*** Opening DATASET ***
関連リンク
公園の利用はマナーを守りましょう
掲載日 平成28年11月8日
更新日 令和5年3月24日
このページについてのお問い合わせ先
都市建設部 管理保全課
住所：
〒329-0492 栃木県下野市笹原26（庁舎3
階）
*** Closing DATASET ***
*** Opening DATASET ***
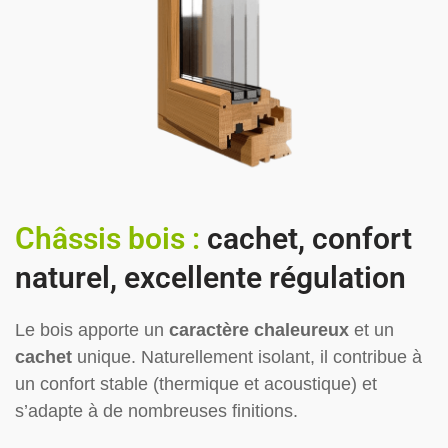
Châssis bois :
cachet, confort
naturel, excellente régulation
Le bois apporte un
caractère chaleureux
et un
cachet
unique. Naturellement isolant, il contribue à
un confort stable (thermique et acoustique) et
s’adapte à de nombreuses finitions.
*** Closing DATASET ***
*** Opening DATASET ***
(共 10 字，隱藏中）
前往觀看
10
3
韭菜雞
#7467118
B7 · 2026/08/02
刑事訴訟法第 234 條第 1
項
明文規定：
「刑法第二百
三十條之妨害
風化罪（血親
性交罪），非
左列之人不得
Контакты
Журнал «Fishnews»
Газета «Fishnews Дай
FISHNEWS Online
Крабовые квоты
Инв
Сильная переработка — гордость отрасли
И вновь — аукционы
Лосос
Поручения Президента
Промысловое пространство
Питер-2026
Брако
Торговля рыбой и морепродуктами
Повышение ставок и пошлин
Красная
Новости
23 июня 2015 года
*** Closing DATASET ***
Above is a listing; print exactly its lines from the one with "Повышение ставок и пошлин" through the one with "23 июня 2015 года", and no other lines.

Повышение ставок и пошлин
Красная
Новости
23 июня 2015 года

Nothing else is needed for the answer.